昭和63年4月から平成10年3月までの10年間に, 当科において手術を施行した頭頸部良性腫瘍 (唾液腺疾患および先天性疾患を除く) 8例を検討した。内訳は脂肪腫2例, 神経鞘腫5例, 傍神経節腫1例であった。
頭頸部の脂肪腫は無痛性の腫脹で, 一般に臨床経過の長いことが多い。腫瘍自体が深刻な障害を引き起こすことは少なく, 外見上の問題および鑑別診断の問題となることが多い疾患である。今回その1例を症例報告した。

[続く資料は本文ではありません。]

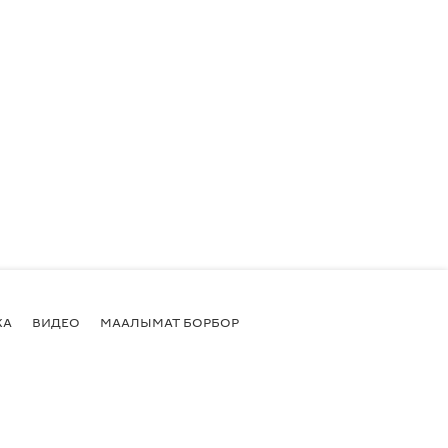
КА
ВИДЕО
МААЛЫМАТ БОРБОР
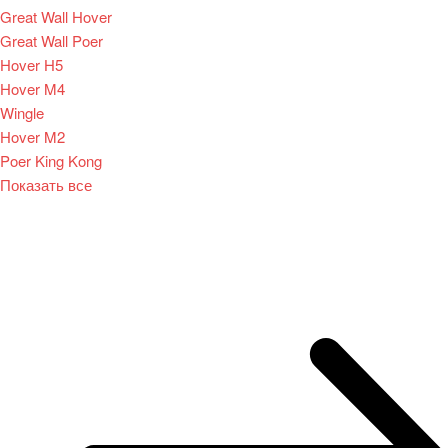
Great Wall Hover
Great Wall Poer
Hover H5
Hover M4
Wingle
Hover M2
Poer King Kong
Показать все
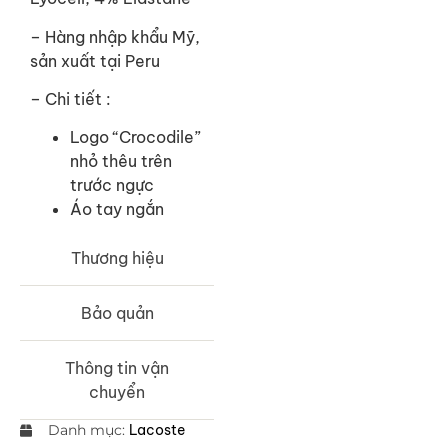
– Hàng nhập khẩu Mỹ,
sản xuất tại Peru
– Chi tiết :
Logo “Crocodile”
nhỏ thêu trên
trước ngực
Áo tay ngắn
Thương hiệu
Bảo quản
Thông tin vận
chuyển
Danh mục:
Lacoste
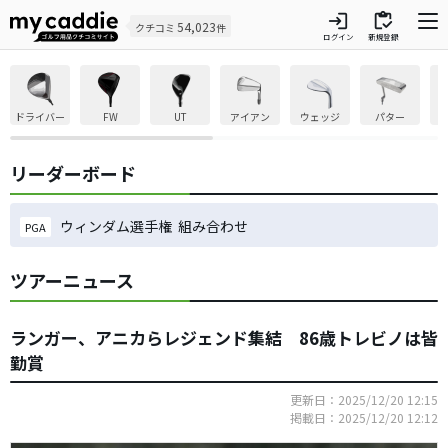
login
inventory
54,023
クチコミ
件
ログイン
新規登録
ドライバー
FW
UT
アイアン
ウェッジ
パター
リーダーボード
ウィンダム選手権 組み合わせ
PGA
ツアーニュース
ランガー、アニカらレジェンド集結 86歳トレビノは皆
勤賞
更新日：2025/12/20 12:15
掲載日：2025/12/20 12:12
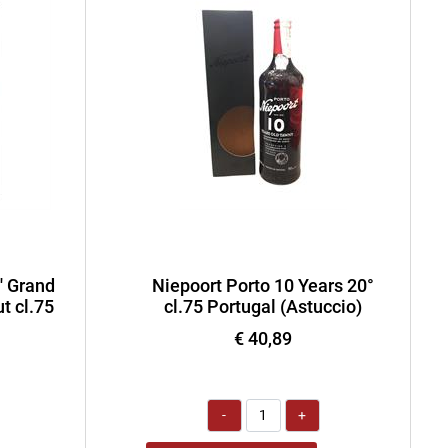
' Grand
Niepoort Porto 10 Years 20°
t cl.75
cl.75 Portugal (Astuccio)
€ 40,89
Quantità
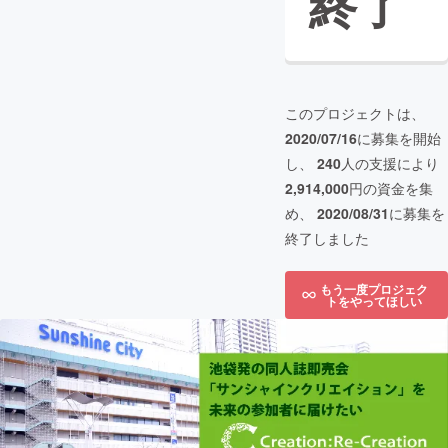
終了
このプロジェクトは、
2020/07/16
に募集を開始
し、
240
人の支援により
2,914,000
円の資金を集
め、
2020/08/31
に募集を
終了しました
もう一度プロジェク
トをやってほしい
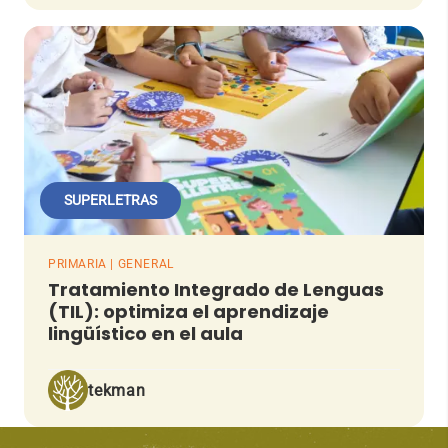
SUPERLETRAS
PRIMARIA | GENERAL
Tratamiento Integrado de Lenguas
(TIL): optimiza el aprendizaje
lingüístico en el aula
tekman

頭頸部の神経鞘腫は放置しておくと増大し必ず症状が出現するので, 原則的には摘出が望ましい。今回, 耳下腺内の顔面神経鞘腫1例, 舌下神経鞘腫1例, 舌神経鞘腫1例, 小後頭神経鞘腫1例, 迷走神経鞘腫1例の手術症例を経験し, 2例を症例報告した。頭頸部の傍神経節腫は, 約10%に悪性があり増殖は緩慢であるが副咽頭間隙への進展や頸動脈との癒着, 神経障害の可能性の点で早期の手術的治療が必要である。今回, 迷走神経傍神経節腫の1例を報告した。